This vulnerability in codingkart's Woo Update Variations In Cart plugin (versions up to 0.0.9) involves improper neutralization of input during web page generation, leading to stored cross-site scripting (XSS). An attacker with low privileges and requiring user interaction could exploit this to execute arbitrary scripts in the context of affected users, potentially impacting confidentiality, integrity, and availability. The CVSS 3.1 vector is AV:N/AC:L/PR:L/UI:R/S:C/C:L/I:L/A:L, reflecting network attack vector, low attack complexity, low privileges required, user interaction needed, scope changed, and low impact on confidentiality, integrity, and availability.

Successful exploitation could allow an attacker to execute arbitrary scripts in the context of users interacting with the vulnerable plugin, potentially leading to limited disclosure of information, modification of data, or disruption of service.
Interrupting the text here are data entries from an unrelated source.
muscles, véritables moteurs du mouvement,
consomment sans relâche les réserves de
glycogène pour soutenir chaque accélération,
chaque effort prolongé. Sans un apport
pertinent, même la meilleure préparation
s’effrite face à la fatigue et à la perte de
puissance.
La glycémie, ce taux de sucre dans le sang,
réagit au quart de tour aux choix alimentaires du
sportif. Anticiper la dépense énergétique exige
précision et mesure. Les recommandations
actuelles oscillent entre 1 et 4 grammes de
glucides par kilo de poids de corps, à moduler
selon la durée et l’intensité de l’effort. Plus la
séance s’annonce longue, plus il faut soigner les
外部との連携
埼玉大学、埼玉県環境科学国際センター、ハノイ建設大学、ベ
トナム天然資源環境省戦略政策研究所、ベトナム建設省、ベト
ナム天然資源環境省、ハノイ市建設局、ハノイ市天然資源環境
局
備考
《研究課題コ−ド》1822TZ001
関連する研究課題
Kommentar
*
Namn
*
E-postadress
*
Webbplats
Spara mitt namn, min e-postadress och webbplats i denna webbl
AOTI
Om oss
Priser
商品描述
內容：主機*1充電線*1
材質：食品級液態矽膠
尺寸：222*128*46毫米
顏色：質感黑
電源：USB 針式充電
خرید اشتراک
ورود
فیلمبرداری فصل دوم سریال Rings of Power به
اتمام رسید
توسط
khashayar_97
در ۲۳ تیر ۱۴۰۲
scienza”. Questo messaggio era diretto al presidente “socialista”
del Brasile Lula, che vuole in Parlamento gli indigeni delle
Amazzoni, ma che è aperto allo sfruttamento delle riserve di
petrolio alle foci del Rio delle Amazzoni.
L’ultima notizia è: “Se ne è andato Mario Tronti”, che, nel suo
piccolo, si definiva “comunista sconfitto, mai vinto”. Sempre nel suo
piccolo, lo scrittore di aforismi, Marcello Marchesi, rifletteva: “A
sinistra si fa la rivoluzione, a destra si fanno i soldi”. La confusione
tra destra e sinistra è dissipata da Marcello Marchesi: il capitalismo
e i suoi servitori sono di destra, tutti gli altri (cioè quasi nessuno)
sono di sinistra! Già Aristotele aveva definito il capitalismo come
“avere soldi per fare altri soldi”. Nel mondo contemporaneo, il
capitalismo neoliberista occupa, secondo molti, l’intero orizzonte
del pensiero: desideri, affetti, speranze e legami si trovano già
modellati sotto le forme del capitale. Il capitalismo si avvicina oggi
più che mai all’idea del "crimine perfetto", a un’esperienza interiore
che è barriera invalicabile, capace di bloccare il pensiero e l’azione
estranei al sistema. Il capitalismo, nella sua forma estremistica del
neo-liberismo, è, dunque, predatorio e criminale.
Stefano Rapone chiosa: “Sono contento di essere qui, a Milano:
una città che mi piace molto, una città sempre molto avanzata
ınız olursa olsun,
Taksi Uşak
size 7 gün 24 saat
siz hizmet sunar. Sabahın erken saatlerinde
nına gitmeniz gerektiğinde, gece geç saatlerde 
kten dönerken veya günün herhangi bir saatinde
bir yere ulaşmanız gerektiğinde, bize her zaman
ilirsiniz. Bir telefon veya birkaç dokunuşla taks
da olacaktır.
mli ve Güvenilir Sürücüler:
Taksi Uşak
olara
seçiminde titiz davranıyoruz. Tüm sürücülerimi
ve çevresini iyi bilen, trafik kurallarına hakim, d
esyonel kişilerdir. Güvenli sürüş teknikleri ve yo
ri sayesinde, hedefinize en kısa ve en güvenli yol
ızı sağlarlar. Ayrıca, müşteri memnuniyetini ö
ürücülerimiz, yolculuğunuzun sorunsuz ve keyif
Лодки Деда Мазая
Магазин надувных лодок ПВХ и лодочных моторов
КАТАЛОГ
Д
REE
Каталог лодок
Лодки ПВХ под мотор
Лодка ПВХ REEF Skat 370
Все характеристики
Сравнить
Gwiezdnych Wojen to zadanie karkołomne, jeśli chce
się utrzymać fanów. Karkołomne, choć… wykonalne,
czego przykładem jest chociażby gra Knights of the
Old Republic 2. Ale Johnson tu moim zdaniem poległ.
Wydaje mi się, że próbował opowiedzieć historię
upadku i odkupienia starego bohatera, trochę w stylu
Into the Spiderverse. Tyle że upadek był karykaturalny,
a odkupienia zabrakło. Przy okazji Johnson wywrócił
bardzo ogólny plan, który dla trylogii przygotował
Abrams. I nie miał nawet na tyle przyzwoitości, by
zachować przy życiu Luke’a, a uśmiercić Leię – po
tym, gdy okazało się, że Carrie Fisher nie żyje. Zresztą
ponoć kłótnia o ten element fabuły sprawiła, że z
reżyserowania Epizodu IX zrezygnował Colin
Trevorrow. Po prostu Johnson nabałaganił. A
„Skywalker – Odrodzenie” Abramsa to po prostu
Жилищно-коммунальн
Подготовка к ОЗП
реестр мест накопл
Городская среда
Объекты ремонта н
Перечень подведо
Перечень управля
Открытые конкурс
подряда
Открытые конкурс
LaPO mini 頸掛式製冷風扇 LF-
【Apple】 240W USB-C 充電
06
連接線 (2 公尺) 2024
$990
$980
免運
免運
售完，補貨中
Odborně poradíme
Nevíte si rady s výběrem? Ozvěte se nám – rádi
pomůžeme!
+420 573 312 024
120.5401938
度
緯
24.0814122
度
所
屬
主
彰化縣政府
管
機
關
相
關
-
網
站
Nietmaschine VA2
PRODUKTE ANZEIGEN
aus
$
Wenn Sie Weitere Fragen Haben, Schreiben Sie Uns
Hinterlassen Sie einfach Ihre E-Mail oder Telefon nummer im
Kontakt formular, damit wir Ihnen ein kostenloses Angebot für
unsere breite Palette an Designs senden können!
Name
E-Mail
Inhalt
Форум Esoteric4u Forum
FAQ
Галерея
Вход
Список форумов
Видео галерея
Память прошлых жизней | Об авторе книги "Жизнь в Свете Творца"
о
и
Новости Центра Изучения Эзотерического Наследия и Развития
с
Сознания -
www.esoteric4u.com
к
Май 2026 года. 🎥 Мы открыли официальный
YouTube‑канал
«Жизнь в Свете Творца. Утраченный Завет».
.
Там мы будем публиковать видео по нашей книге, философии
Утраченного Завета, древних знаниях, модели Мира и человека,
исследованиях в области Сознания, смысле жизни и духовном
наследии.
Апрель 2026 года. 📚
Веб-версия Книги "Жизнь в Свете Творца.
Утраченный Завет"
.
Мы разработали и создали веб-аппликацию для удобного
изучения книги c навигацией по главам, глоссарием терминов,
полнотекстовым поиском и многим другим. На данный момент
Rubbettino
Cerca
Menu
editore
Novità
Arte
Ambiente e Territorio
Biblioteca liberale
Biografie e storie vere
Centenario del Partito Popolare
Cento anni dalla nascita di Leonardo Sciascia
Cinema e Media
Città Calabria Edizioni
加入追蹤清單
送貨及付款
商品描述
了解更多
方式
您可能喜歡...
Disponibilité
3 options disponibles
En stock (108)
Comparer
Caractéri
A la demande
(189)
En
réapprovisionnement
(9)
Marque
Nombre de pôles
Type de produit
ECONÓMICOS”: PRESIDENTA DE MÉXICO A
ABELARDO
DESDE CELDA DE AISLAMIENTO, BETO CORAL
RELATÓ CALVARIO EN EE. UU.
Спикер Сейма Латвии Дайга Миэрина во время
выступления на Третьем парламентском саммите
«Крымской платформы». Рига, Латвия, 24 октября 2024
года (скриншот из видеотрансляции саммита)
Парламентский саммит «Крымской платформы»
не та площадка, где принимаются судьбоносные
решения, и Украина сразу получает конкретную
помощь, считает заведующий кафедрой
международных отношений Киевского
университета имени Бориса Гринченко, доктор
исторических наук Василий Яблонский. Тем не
The impact is rated as medium severity with partial impact on confidentiality, integrity, and availability. There are no known exploits in the wild at this time.

Patch status is not yet confirmed — check the vendor advisory for current remediation guidance. Until an official fix is released, users should consider restricting access to the affected plugin and monitor for suspicious activity. Avoid interacting with untrusted input in the plugin's context. Follow vendor updates closely for any released patches or official mitigations.